How to complete this task: Please take the lines from the one holding "Home (31, 26)" through the one holding "Registrate (923, 36)" in the data below and copy them exactly.

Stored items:
_ _ _ _ _

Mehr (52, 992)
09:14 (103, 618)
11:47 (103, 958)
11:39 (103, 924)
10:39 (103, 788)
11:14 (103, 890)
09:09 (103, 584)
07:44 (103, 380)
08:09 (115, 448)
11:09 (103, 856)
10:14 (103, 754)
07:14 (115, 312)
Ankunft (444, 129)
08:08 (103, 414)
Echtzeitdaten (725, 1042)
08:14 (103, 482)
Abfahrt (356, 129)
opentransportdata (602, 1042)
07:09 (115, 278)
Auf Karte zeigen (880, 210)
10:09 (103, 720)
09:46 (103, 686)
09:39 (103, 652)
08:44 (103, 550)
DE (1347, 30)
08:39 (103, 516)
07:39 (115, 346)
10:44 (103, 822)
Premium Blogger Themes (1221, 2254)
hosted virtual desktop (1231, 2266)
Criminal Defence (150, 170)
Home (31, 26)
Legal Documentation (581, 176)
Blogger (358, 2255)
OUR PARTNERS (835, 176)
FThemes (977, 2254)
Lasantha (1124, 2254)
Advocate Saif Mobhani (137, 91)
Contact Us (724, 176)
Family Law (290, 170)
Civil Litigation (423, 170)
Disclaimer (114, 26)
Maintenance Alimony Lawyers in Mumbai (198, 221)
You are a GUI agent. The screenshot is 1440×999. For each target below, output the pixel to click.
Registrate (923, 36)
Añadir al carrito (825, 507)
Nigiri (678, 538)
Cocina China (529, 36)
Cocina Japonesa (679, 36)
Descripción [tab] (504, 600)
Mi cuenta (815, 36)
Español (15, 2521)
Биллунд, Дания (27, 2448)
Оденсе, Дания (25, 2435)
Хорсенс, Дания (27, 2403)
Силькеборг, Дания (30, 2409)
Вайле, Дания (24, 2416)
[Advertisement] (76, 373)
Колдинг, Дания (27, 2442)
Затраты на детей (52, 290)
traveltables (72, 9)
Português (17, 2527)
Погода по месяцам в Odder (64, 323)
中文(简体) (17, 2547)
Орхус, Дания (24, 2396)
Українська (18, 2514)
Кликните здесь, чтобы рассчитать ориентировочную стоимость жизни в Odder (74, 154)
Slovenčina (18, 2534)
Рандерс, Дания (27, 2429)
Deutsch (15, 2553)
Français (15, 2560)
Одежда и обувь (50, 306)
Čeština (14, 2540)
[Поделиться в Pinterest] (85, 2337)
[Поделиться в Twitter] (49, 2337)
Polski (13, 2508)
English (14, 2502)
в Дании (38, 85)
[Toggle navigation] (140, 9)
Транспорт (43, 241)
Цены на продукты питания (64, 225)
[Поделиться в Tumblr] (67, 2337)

_ _ _ _ _

Final answer:
Home (31, 26)
Legal Documentation (581, 176)
Blogger (358, 2255)
OUR PARTNERS (835, 176)
FThemes (977, 2254)
Lasantha (1124, 2254)
Advocate Saif Mobhani (137, 91)
Contact Us (724, 176)
Family Law (290, 170)
Civil Litigation (423, 170)
Disclaimer (114, 26)
Maintenance Alimony Lawyers in Mumbai (198, 221)
You are a GUI agent. The screenshot is 1440×999. For each target below, output the pixel to click.
Registrate (923, 36)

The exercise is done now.